If the web guide isn't enough, there's a complementary presentation here: https://slurm.schedmd.com/SC14/BYU_Fair_Tree.pdf
Hi Alejandro Your explanation does make sense. With our current configurations: -- AccountingStorageEnforce = associations,limits,qos AccountingStorageTRES = cpu,mem,energy,node,billing,gres/gpu AccountingStorageType = accounting_storage/slurmdbd PriorityParameters = (null) PriorityDecayHalfLife = 14-00:00:00 PriorityCalcPeriod = 00:05:00 PriorityFavorSmall = No PriorityFlags = PriorityMaxAge = 14-00:00:00 PriorityUsageResetPeriod = NONE PriorityType = priority/multifactor PriorityWeightAge = 10000 PriorityWeightFairShare = 40000 PriorityWeightJobSize = 10000 PriorityWeightPartition = 10000 PriorityWeightQOS = 0 PriorityWeightTRES = (null) SchedulerType = sched/backfill SelectType = select/cons_res SelectTypeParameters = CR_CORE_MEMORY -- How does SLURM re-calculate fairshare value of any particular account ? For example, If we have an heavy usage for an account for two weeks, does this account remains low fairshare for the rest of the months, or at certain time, this will reset, and re-calculate again, and it will be at the same starting point with the rest of every accounts ? or it will stay this (fairshare value) forever ? Kindly advise.

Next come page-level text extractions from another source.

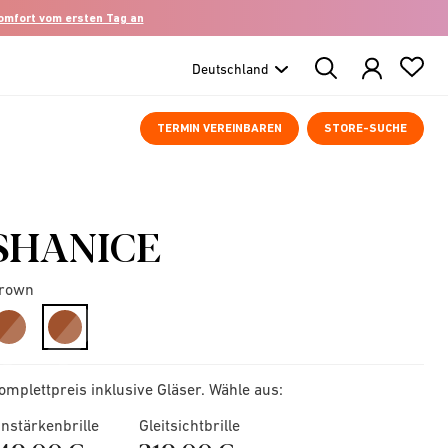
komfort vom ersten Tag an
Search
Products
TERMIN VEREINBAREN
STORE-SUCHE
SHANICE
rown
selected
omplettpreis inklusive Gläser. Wähle aus:
instärkenbrille
Gleitsichtbrille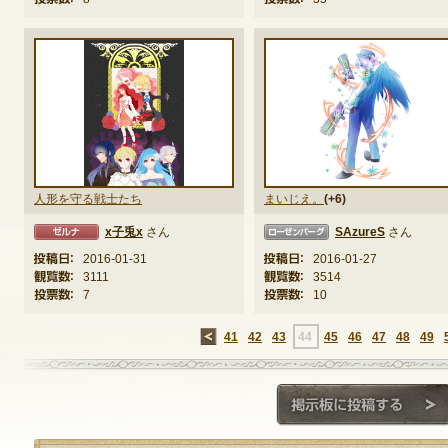
人形を守る戦士たち
まいじえ。
(+6)
x子兎x
さん
SAzureS
さん
ローゼンバーグ
ミスト
投稿日：
2016-01-31
投稿日：
2016-01-27
観覧数：
3111
観覧数：
3514
投票数：
7
投票数：
10
←
41
42
43
44
45
46
47
48
49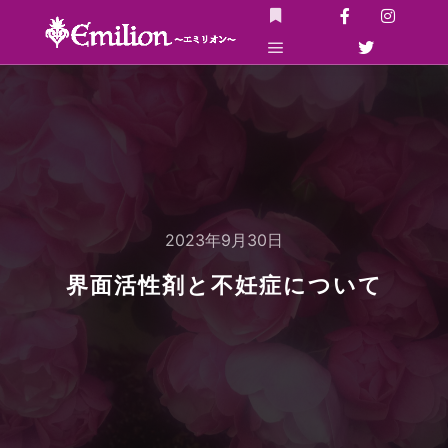
詳細
メインメニュー
2023年9月30日
界面活性剤と不妊症について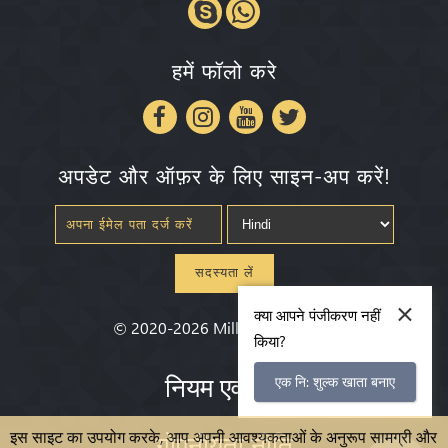
हमें फॉलो करे
अपडेट और ऑफ़र के लिए साइन-अप करें!
सदस्यता लें
×
क्या आपने पंजीकरण नहीं
©
2020-2026
Millenium State
®
किया?
नियम एवं शर्तें
एक नि: शुल्क खाता बनाए
इस साइट का उपयोग करके, आप अपनी आवश्यकताओं के अनुरूप सामग्री और
गोपनीयता नीति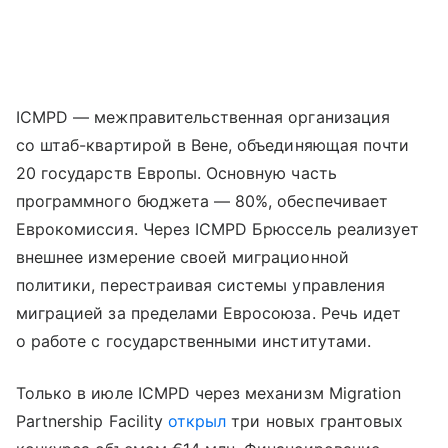
ICMPD — межправительственная организация
со штаб-квартирой в Вене, объединяющая почти
20 государств Европы. Основную часть
программного бюджета — 80%, обеспечивает
Еврокомиссия. Через ICMPD Брюссель реализует
внешнее измерение своей миграционной
политики, перестраивая системы управления
миграцией за пределами Евросоюза. Речь идет
о работе с государственными институтами.
Только в июле ICMPD через механизм Migration
Partnership Facility
открыл
три новых грантовых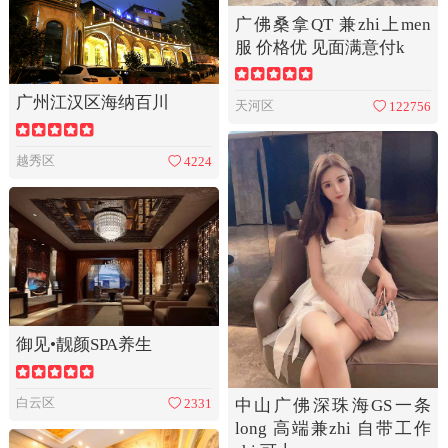
广佛桑拿QT 兼zhi上men
服 价格优 见面满意付k
广州江汉区海纳百川
天河区
122756
越秀区
4224
御见•靓颜SPA养生
白云区
2331
中山广佛深珠海GS一条
long 高端兼zhi 自带工作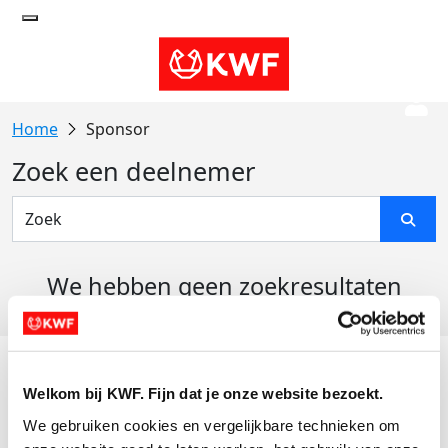
Sponsor
Zoek een deelnemer
We hebben geen zoekresultaten
gevonden
Acties
Welkom bij KWF. Fijn dat je onze website bezoekt.
Actiematerialen
We gebruiken cookies en vergelijkbare technieken om 
Evenementen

Thanks. Cheers Damien
(In reply to Damien from comment #4) > For example, If we have an heavy usage for an account for two weeks, does > this account remains low fairshare for the rest of the months, or at certain > time, this will reset, and re-calculate again, and it will be at the same > starting point with the rest of every accounts ? or it will stay this > (fairshare value) forever ? Since you have these parameters: PriorityDecayHalfLife = 14-00:00:00 PriorityCalcPeriod = 00:05:00 Then every 5 minutes (PriorityCalcPeriod) the half-life decay will be recalculated. Then you have PriorityDecayHalfLife set to 14 days. This option controls how long prior resource use is considered in determining how over- or under-serviced an association is (user, bank account and cluster) in determining job priority. The record of usage will be decayed over time, with half of the original value cleared at age PriorityDecayHalfLife. I'd anyway adjust the PriorityWeight* options as commented in my previous comment, as well as set PriorityFlags=FAIR_TREE on top of what you already have configured. Please, let me know if you have any more questions. Thank you.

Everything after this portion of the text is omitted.